Dataset entries

=-=-=

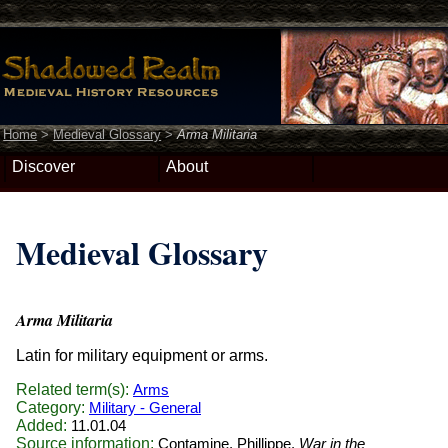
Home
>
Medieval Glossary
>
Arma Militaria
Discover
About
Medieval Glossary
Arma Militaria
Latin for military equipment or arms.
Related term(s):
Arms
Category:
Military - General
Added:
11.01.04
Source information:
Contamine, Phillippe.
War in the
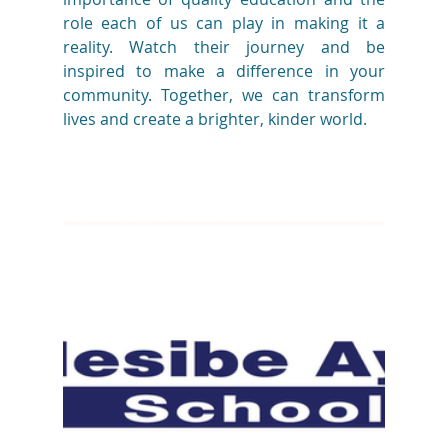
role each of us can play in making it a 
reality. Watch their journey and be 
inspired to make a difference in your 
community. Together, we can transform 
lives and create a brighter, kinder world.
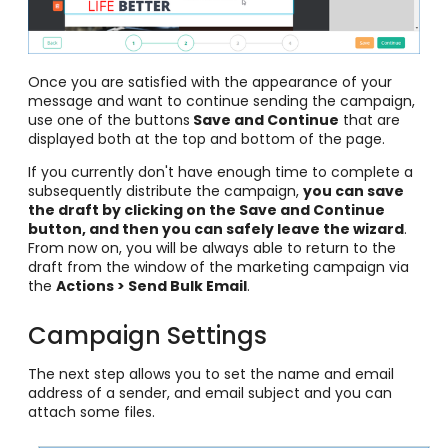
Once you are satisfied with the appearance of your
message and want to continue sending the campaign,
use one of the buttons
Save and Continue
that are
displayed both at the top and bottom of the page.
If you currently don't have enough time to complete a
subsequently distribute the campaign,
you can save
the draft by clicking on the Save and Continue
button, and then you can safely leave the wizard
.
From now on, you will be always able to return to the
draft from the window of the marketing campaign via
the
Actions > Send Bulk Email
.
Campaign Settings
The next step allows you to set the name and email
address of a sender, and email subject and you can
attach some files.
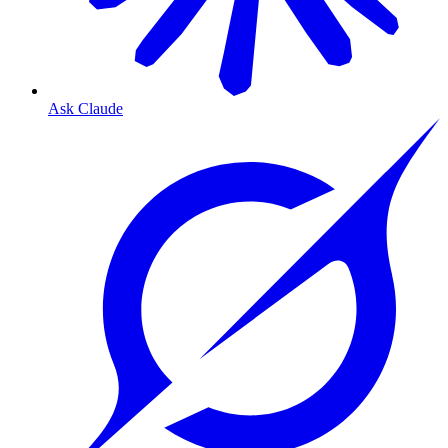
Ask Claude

=-=-=

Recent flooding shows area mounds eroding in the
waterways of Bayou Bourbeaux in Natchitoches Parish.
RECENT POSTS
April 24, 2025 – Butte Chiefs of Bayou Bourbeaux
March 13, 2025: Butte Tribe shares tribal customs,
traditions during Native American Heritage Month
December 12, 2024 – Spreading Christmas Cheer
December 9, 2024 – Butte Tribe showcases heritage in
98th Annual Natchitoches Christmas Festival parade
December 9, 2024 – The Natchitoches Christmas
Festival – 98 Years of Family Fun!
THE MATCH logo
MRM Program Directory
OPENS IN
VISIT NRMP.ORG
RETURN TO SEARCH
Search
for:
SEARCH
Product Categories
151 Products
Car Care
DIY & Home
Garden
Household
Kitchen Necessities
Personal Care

=-=-=

Instructions to follow: Where a line above holds the word "Festival", copy it.

Result:
98th Annual Natchitoches Christmas Festival parade
Festival – 98 Years of Family Fun!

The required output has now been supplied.